Supplied entries:
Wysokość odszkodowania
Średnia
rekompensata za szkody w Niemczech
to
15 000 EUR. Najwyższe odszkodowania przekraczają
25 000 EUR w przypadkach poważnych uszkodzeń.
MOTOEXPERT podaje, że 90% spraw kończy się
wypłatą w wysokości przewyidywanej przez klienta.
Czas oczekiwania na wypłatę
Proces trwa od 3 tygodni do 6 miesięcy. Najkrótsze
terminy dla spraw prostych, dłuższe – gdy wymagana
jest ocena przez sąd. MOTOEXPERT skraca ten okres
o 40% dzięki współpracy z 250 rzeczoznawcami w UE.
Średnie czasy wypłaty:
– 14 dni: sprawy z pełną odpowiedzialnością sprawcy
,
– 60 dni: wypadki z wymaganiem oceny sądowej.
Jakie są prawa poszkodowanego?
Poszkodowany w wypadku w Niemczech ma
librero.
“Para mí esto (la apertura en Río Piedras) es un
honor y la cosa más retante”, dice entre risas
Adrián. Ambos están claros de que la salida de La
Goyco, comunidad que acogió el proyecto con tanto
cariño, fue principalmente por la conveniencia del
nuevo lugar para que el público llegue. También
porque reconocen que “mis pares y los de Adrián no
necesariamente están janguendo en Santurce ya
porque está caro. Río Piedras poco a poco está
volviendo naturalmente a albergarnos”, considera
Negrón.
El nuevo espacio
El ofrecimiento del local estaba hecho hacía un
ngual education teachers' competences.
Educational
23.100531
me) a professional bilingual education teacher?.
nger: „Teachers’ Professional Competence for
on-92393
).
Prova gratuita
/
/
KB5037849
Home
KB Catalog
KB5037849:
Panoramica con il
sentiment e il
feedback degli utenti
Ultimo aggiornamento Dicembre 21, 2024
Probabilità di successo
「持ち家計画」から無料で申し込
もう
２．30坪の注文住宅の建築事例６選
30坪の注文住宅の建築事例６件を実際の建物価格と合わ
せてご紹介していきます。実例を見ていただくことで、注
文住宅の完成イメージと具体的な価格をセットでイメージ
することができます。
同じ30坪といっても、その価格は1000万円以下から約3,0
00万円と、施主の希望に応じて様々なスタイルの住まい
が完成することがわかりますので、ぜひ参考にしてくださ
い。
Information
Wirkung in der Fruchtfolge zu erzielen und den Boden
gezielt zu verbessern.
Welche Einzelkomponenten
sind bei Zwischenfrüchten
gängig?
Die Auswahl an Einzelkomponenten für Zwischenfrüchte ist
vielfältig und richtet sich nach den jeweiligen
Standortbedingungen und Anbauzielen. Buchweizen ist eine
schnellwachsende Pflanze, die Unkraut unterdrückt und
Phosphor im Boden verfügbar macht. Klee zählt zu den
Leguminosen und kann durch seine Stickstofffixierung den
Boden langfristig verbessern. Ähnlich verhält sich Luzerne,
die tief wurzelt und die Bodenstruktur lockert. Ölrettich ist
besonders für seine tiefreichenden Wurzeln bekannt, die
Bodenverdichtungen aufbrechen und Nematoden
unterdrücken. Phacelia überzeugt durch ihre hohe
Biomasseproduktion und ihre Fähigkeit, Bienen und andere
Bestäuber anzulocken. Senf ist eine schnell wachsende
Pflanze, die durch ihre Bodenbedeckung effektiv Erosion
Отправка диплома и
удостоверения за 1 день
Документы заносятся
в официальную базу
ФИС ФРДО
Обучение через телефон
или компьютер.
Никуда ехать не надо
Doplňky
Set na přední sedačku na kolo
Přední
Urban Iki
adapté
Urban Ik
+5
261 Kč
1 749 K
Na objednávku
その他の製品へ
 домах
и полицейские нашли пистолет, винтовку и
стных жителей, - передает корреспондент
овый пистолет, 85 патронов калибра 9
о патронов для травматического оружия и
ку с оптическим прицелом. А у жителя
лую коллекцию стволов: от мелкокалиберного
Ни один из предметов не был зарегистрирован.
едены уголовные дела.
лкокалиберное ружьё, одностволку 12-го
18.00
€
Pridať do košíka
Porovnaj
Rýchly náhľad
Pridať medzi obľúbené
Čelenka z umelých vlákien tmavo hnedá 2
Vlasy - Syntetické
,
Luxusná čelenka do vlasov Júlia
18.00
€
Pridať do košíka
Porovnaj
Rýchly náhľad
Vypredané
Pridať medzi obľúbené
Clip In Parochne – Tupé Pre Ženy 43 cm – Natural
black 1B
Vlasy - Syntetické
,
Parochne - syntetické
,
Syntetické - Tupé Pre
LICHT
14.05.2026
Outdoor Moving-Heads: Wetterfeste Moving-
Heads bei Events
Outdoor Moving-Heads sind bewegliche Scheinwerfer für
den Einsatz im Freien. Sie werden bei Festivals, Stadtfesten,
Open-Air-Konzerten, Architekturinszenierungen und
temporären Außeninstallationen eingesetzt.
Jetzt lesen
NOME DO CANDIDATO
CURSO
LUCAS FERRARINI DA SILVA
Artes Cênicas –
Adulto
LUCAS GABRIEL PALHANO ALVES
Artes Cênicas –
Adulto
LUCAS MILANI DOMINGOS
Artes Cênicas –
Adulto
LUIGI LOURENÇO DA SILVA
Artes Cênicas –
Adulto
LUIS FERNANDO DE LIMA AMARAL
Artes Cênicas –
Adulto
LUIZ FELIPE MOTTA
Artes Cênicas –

Description of the task: The records above are to be duplicated in full and exactly.

Result of this task:
Wysokość odszkodowania
Średnia
rekompensata za szkody w Niemczech
to
15 000 EUR. Najwyższe odszkodowania przekraczają
25 000 EUR w przypadkach poważnych uszkodzeń.
MOTOEXPERT podaje, że 90% spraw kończy się
wypłatą w wysokości przewyidywanej przez klienta.
Czas oczekiwania na wypłatę
Proces trwa od 3 tygodni do 6 miesięcy. Najkrótsze
terminy dla spraw prostych, dłuższe – gdy wymagana
jest ocena przez sąd. MOTOEXPERT skraca ten okres
o 40% dzięki współpracy z 250 rzeczoznawcami w UE.
Średnie czasy wypłaty:
– 14 dni: sprawy z pełną odpowiedzialnością sprawcy
,
– 60 dni: wypadki z wymaganiem oceny sądowej.
Jakie są prawa poszkodowanego?
Poszkodowany w wypadku w Niemczech ma
librero.
“Para mí esto (la apertura en Río Piedras) es un
honor y la cosa más retante”, dice entre risas
Adrián. Ambos están claros de que la salida de La
Goyco, comunidad que acogió el proyecto con tanto
cariño, fue principalmente por la conveniencia del
nuevo lugar para que el público llegue. También
porque reconocen que “mis pares y los de Adrián no
necesariamente están janguendo en Santurce ya
porque está caro. Río Piedras poco a poco está
volviendo naturalmente a albergarnos”, considera
Negrón.
El nuevo espacio
El ofrecimiento del local estaba hecho hacía un
ngual education teachers' competences.
Educational
23.100531
me) a professional bilingual education teacher?.
nger: „Teachers’ Professional Competence for
on-92393
).
Prova gratuita
/
/
KB5037849
Home
KB Catalog
KB5037849:
Panoramica con il
sentiment e il
feedback degli utenti
Ultimo aggiornamento Dicembre 21, 2024
Probabilità di successo
「持ち家計画」から無料で申し込
もう
２．30坪の注文住宅の建築事例６選
30坪の注文住宅の建築事例６件を実際の建物価格と合わ
せてご紹介していきます。実例を見ていただくことで、注
文住宅の完成イメージと具体的な価格をセットでイメージ
することができます。
同じ30坪といっても、その価格は1000万円以下から約3,0
00万円と、施主の希望に応じて様々なスタイルの住まい
が完成することがわかりますので、ぜひ参考にしてくださ
い。
Information
Wirkung in der Fruchtfolge zu erzielen und den Boden
gezielt zu verbessern.
Welche Einzelkomponenten
sind bei Zwischenfrüchten
gängig?
Die Auswahl an Einzelkomponenten für Zwischenfrüchte ist
vielfältig und richtet sich nach den jeweiligen
Standortbedingungen und Anbauzielen. Buchweizen ist eine
schnellwachsende Pflanze, die Unkraut unterdrückt und
Phosphor im Boden verfügbar macht. Klee zählt zu den
Leguminosen und kann durch seine Stickstofffixierung den
Boden langfristig verbessern. Ähnlich verhält sich Luzerne,
die tief wurzelt und die Bodenstruktur lockert. Ölrettich ist
besonders für seine tiefreichenden Wurzeln bekannt, die
Bodenverdichtungen aufbrechen und Nematoden
unterdrücken. Phacelia überzeugt durch ihre hohe
Biomasseproduktion und ihre Fähigkeit, Bienen und andere
Bestäuber anzulocken. Senf ist eine schnell wachsende
Pflanze, die durch ihre Bodenbedeckung effektiv Erosion
Отправка диплома и
удостоверения за 1 день
Документы заносятся
в официальную базу
ФИС ФРДО
Обучение через телефон
или компьютер.
Никуда ехать не надо
Doplňky
Set na přední sedačku na kolo
Přední
Urban Iki
adapté
Urban Ik
+5
261 Kč
1 749 K
Na objednávku
その他の製品へ
 домах
и полицейские нашли пистолет, винтовку и
стных жителей, - передает корреспондент
овый пистолет, 85 патронов калибра 9
о патронов для травматического оружия и
ку с оптическим прицелом. А у жителя
лую коллекцию стволов: от мелкокалиберного
Ни один из предметов не был зарегистрирован.
едены уголовные дела.
лкокалиберное ружьё, одностволку 12-го
18.00
€
Pridať do košíka
Porovnaj
Rýchly náhľad
Pridať medzi obľúbené
Čelenka z umelých vlákien tmavo hnedá 2
Vlasy - Syntetické
,
Luxusná čelenka do vlasov Júlia
18.00
€
Pridať do košíka
Porovnaj
Rýchly náhľad
Vypredané
Pridať medzi obľúbené
Clip In Parochne – Tupé Pre Ženy 43 cm – Natural
black 1B
Vlasy - Syntetické
,
Parochne - syntetické
,
Syntetické - Tupé Pre
LICHT
14.05.2026
Outdoor Moving-Heads: Wetterfeste Moving-
Heads bei Events
Outdoor Moving-Heads sind bewegliche Scheinwerfer für
den Einsatz im Freien. Sie werden bei Festivals, Stadtfesten,
Open-Air-Konzerten, Architekturinszenierungen und
temporären Außeninstallationen eingesetzt.
Jetzt lesen
NOME DO CANDIDATO
CURSO
LUCAS FERRARINI DA SILVA
Artes Cênicas –
Adulto
LUCAS GABRIEL PALHANO ALVES
Artes Cênicas –
Adulto
LUCAS MILANI DOMINGOS
Artes Cênicas –
Adulto
LUIGI LOURENÇO DA SILVA
Artes Cênicas –
Adulto
LUIS FERNANDO DE LIMA AMARAL
Artes Cênicas –
Adulto
LUIZ FELIPE MOTTA
Artes Cênicas –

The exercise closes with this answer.